What to do —
Skip the pictures, please, and write out exactly the lines from the opening of the data through the line containing "in 2, 3 o 4 volte senza interessi²".
(Task material begins)
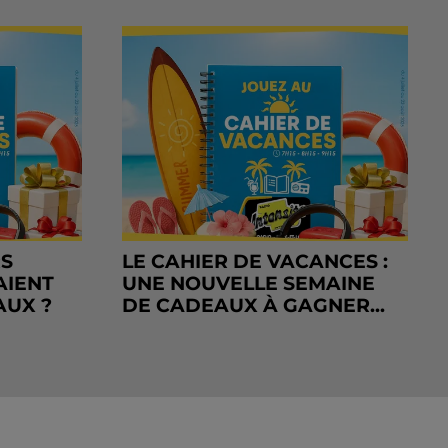
RS
LE CAHIER DE VACANCES :
AIENT
UNE NOUVELLE SEMAINE
AUX ?
DE CADEAUX À GAGNER...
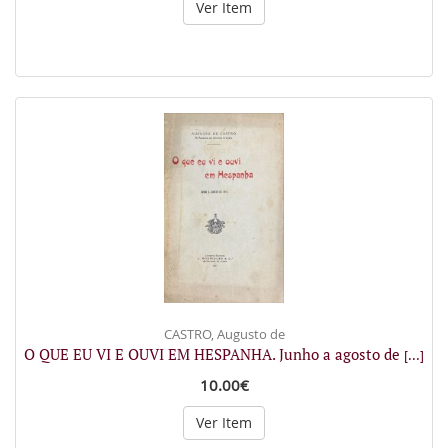
Ver Item
CASTRO, Augusto de
O QUE EU VI E OUVI EM HESPANHA. Junho a agosto de
[...]
10.00€
Ver Item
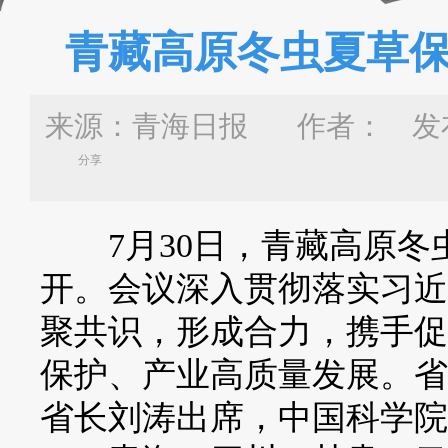
青藏高原冬虫夏草
来源：青海日报 作者：
发布
分享
7月30日，青藏高原冬
开。会议深入贯彻落实习近
聚共识，形成合力，携手促
保护、产业高质量发展。省
省长刘涛出席，中国科学院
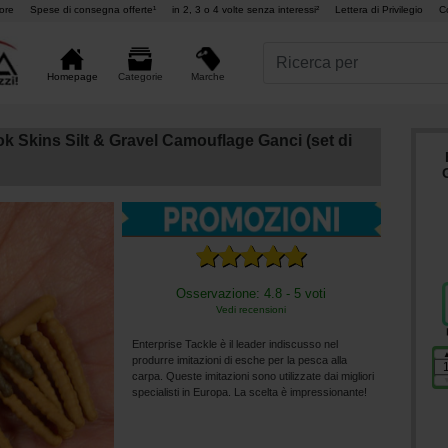
ore
Spese di consegna offerte¹
in 2, 3 o 4 volte senza interessi²
Lettera di Privilegio
C
Marche
Homepage
Categorie
k Skins Silt & Gravel Camouflage Ganci (set di
Osservazione: 4.8 - 5 voti
Vedi recensioni
Enterprise Tackle è il leader indiscusso nel
produrre imitazioni di esche per la pesca alla
carpa. Queste imitazioni sono utilizzate dai migliori
specialisti in Europa. La scelta è impressionante!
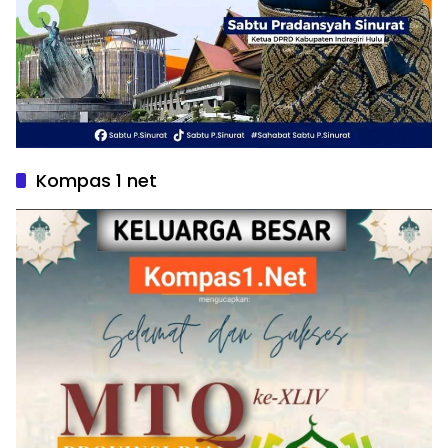
Kompas 1 net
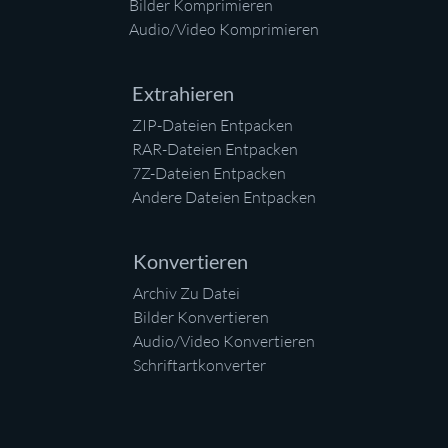
Bilder Komprimieren
Audio/Video Komprimieren
Extrahieren
ZIP-Dateien Entpacken
RAR-Dateien Entpacken
7Z-Dateien Entpacken
Andere Dateien Entpacken
Konvertieren
Archiv Zu Datei
Bilder Konvertieren
Audio/Video Konvertieren
Schriftartkonverter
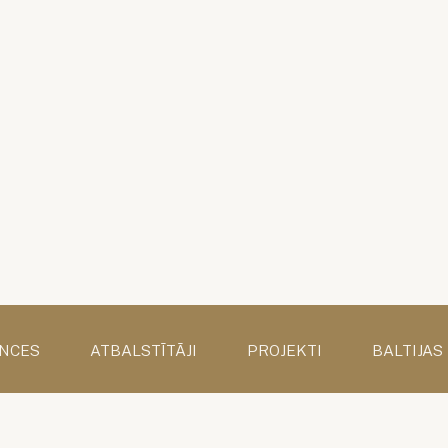
NCES
ATBALSTĪTĀJI
PROJEKTI
BALTIJAS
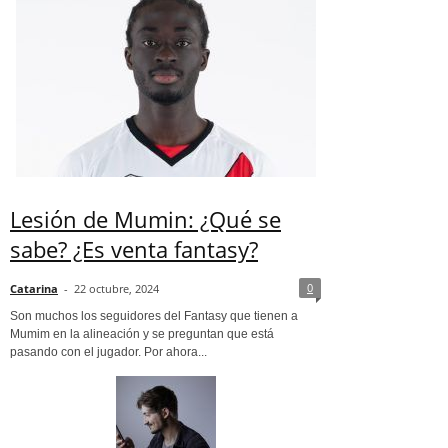
Lesión de Mumin: ¿Qué se
sabe? ¿Es venta fantasy?
0
Catarina
-
22 octubre, 2024
Son muchos los seguidores del Fantasy que tienen a
Mumim en la alineación y se preguntan que está
pasando con el jugador. Por ahora...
(Task material ends)
Result of the task —
RS
LE CAHIER DE VACANCES :
AIENT
UNE NOUVELLE SEMAINE
AUX ?
DE CADEAUX À GAGNER...
Ver Item
CASTRO, Augusto de
O QUE EU VI E OUVI EM HESPANHA. Junho a agosto de
[...]
10.00€
Ver Item
青藏高原冬虫夏草
来源：青海日报 作者：
发布
分享
7月30日，青藏高原冬
开。会议深入贯彻落实习近
聚共识，形成合力，携手促
保护、产业高质量发展。省
省长刘涛出席，中国科学院
ore
Spese di consegna offerte¹
in 2, 3 o 4 volte senza interessi²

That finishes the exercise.